-- What the exercise asks --
Pull every line containing "faire" from the listing.

-- Data records --
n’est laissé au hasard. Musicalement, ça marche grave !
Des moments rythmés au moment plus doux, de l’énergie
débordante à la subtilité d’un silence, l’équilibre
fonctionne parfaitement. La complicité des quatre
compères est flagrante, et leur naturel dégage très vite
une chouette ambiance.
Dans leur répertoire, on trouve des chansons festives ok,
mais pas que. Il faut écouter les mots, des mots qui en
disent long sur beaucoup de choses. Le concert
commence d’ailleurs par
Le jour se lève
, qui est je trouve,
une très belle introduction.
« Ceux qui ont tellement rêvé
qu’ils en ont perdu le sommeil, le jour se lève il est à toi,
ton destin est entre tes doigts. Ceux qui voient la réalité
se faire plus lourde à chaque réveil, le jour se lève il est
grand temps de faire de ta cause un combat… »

...

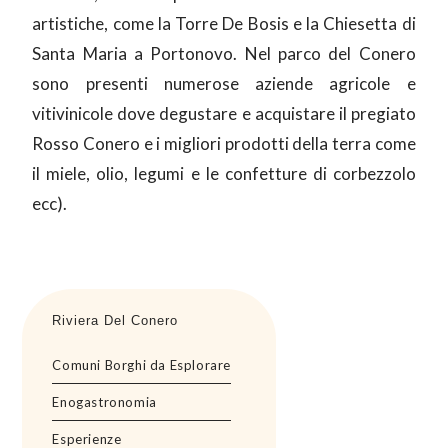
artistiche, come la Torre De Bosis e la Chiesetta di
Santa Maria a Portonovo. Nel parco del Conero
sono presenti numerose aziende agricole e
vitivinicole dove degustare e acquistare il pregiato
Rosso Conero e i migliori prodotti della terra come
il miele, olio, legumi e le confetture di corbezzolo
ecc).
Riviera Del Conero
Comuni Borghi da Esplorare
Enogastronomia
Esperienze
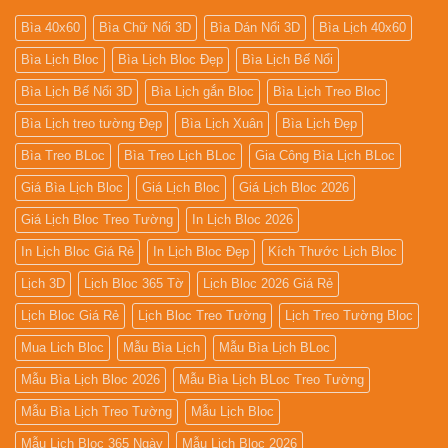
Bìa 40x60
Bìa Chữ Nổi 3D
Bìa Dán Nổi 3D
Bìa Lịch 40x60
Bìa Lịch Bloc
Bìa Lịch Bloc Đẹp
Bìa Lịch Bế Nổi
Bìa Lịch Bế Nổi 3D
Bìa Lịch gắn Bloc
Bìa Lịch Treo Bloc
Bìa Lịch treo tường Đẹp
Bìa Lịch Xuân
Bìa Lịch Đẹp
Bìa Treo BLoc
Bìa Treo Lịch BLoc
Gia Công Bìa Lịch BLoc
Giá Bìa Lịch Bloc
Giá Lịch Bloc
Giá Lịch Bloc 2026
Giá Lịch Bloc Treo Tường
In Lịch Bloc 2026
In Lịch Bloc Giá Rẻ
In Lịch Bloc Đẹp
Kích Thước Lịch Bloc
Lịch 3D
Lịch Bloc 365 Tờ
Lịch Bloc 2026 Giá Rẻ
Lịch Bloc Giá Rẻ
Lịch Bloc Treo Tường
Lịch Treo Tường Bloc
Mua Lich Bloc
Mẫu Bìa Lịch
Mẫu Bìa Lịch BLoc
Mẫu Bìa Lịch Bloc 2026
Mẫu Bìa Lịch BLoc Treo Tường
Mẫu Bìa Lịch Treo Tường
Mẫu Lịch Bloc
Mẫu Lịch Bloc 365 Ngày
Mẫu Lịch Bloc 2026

-- Answer to the exercise --
se faire plus lourde à chaque réveil, le jour se lève il est
grand temps de faire de ta cause un combat… »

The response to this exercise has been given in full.